Introduction

The combination of large datasets from several sources requires careful harmonization of taxon names. Non-standardized, incorrect, ambiguous, or synonymous taxonomic names can lead to unreliable results and conclusions. The bdc package includes tools to help standardize major taxonomic groups’ names (e.g., animals and plants) by comparing scientific names against one out of 10 taxonomic databases. The taxonomic harmonization process borrows heavily from Norman et al. (2020); taxadb package), which contains functions that allow querying millions of taxonomic names in a fast, automated, and consistent way using high-quality locally stored taxonomic databases.

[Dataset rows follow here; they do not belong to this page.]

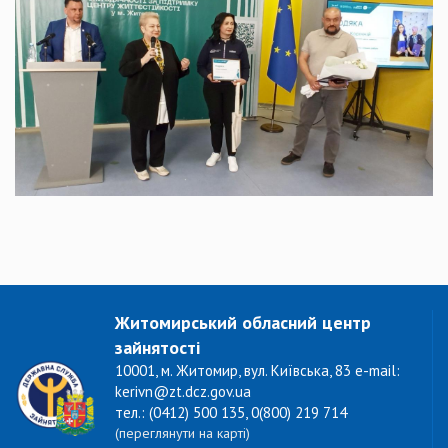
Житомирський обласний центр
зайнятості
10001, м. Житомир, вул. Київська, 83 e-mail:
kerivn@zt.dcz.gov.ua
тел.: (0412) 500 135, 0(800) 219 714
(переглянути на карті)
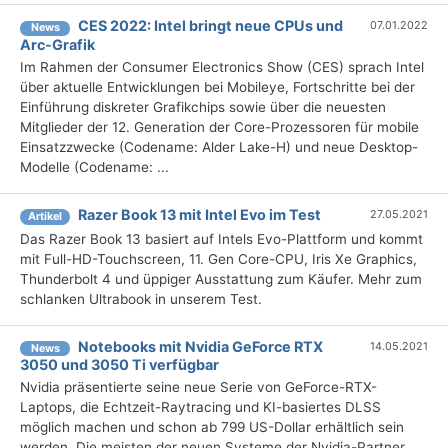
CES 2022: Intel bringt neue CPUs und
07.01.2022
News
Arc-Grafik
Im Rahmen der Consumer Electronics Show (CES) sprach Intel
über aktuelle Entwicklungen bei Mobileye, Fortschritte bei der
Einführung diskreter Grafikchips sowie über die neuesten
Mitglieder der 12. Generation der Core-Prozessoren für mobile
Einsatzzwecke (Codename: Alder Lake-H) und neue Desktop-
Modelle (Codename: ...
Razer Book 13 mit Intel Evo im Test
27.05.2021
Artikel
Das Razer Book 13 basiert auf Intels Evo-Plattform und kommt
mit Full-HD-Touchscreen, 11. Gen Core-CPU, Iris Xe Graphics,
Thunderbolt 4 und üppiger Ausstattung zum Käufer. Mehr zum
schlanken Ultrabook in unserem Test.
Notebooks mit Nvidia GeForce RTX
14.05.2021
News
3050 und 3050 Ti verfügbar
Nvidia präsentierte seine neue Serie von GeForce-RTX-
Laptops, die Echtzeit-Raytracing und KI-basiertes DLSS
möglich machen und schon ab 799 US-Dollar erhältlich sein
werden. Die meisten der neuen Systeme der Nvidia-Partner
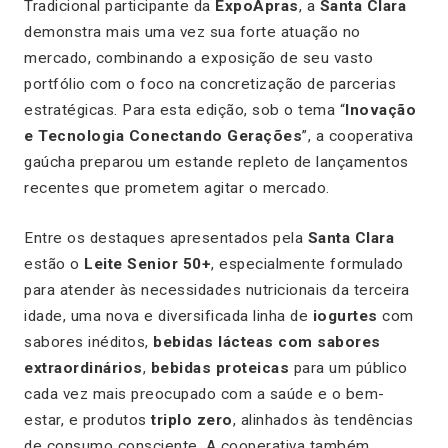
Tradicional participante da
ExpoApras
, a
Santa Clara
demonstra mais uma vez sua forte atuação no
mercado, combinando a exposição de seu vasto
portfólio com o foco na concretização de parcerias
estratégicas. Para esta edição, sob o tema “
Inovação
e Tecnologia Conectando Gerações
”, a cooperativa
gaúcha preparou um estande repleto de lançamentos
recentes que prometem agitar o mercado.
Entre os destaques apresentados pela
Santa Clara
estão o
Leite Senior 50+
, especialmente formulado
para atender às necessidades nutricionais da terceira
idade, uma nova e diversificada linha de
iogurtes
com
sabores inéditos,
bebidas lácteas com sabores
extraordinários
,
bebidas proteicas
para um público
cada vez mais preocupado com a saúde e o bem-
estar, e produtos
triplo zero
, alinhados às tendências
de consumo consciente. A cooperativa também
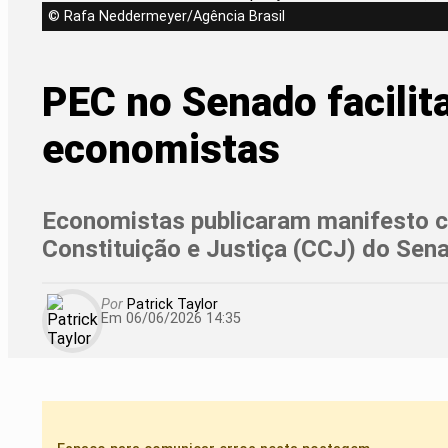
© Rafa Neddermeyer/Agência Brasil
PEC no Senado facilit
economistas
Economistas publicaram manifesto c
Constituição e Justiça (CCJ) do Sen
Por
Patrick Taylor
Em 06/06/2026 14:35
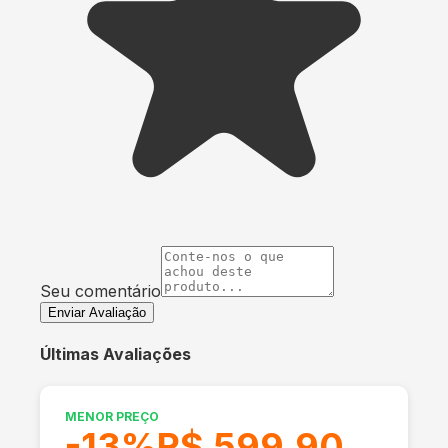
Seu comentário
Enviar Avaliação
Últimas Avaliações
MENOR PREÇO
-
13
%
R$ 599,90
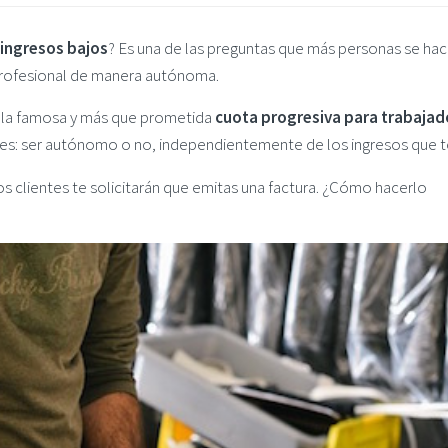
 ingresos bajos
? Es una de las preguntas que más personas se ha
 profesional de manera autónoma.
gor la famosa y más que prometida
cuota progresiva para trabajad
es: ser autónomo o no, independientemente de los ingresos que t
 clientes te solicitarán que emitas una factura. ¿Cómo hacerlo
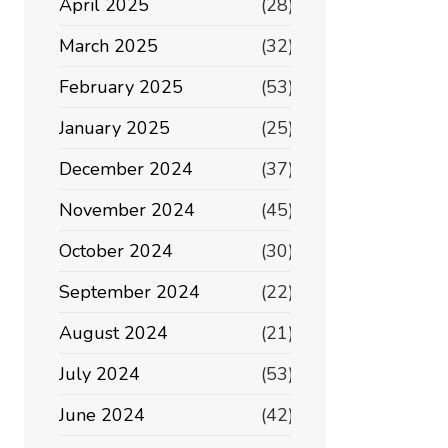
April 2025
(28)
March 2025
(32)
February 2025
(53)
January 2025
(25)
December 2024
(37)
November 2024
(45)
October 2024
(30)
September 2024
(22)
August 2024
(21)
July 2024
(53)
June 2024
(42)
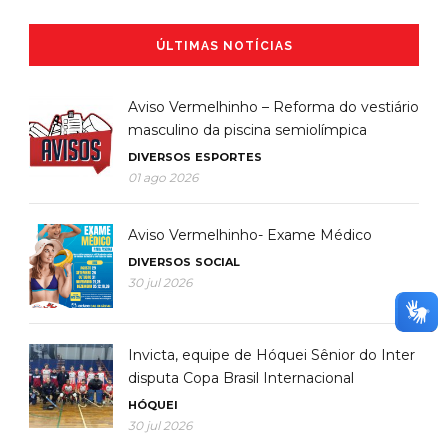
ÚLTIMAS NOTÍCIAS
Aviso Vermelhinho – Reforma do vestiário
masculino da piscina semiolímpica
DIVERSOS
ESPORTES
01 ago 2026
Aviso Vermelhinho- Exame Médico
DIVERSOS
SOCIAL
30 jul 2026
Invicta, equipe de Hóquei Sênior do Inter
disputa Copa Brasil Internacional
HÓQUEI
30 jul 2026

The functions used to harmonize names (bdc_clean_name and bdc_query_names_taxadb) contain several additions to the taxadb package, including tools for:

  1. Cleaning and parsing scientific names;
  2. Resolving misspelled names or variant spellings using a fuzzy matching application;
  3. Converting nomenclatural synonyms to current accepted name;
  4. Flagging ambiguous results;
  5. Reporting the results.

The taxonomic harmonization is based on one taxonomic database chosen by the user. taxadb makes available the following taxonomic sources:

Abbreviation Taxonomic database
col Catalogue of Life
fb FishBase
itis Integrated Taxonomic Information System
iucn International Union for Conservation of Nature’s Red List
gbif Global Biodiversity Information Facility
ncbi National Center for Biotechnology Information
ott OpenTree Taxonomy
tpl The Plant List
slb SeaLifeBase
wd Wikidata

⚠️IMPORTANT:

Note that some taxonomic databases may be momentarily unavailable in taxadb. Check ?bdc_query_names_taxadb for a list of available taxonomic databases.

Installation

Check here how to install the bdc package.

Reading the database

Read the database created in the Pre-filter module of the bdc package. It is also possible to read any datasets containing the required fields to run the package (more details here).

database <-
  readr::read_csv(here::here("Output/Intermediate/01_prefilter_database.csv"))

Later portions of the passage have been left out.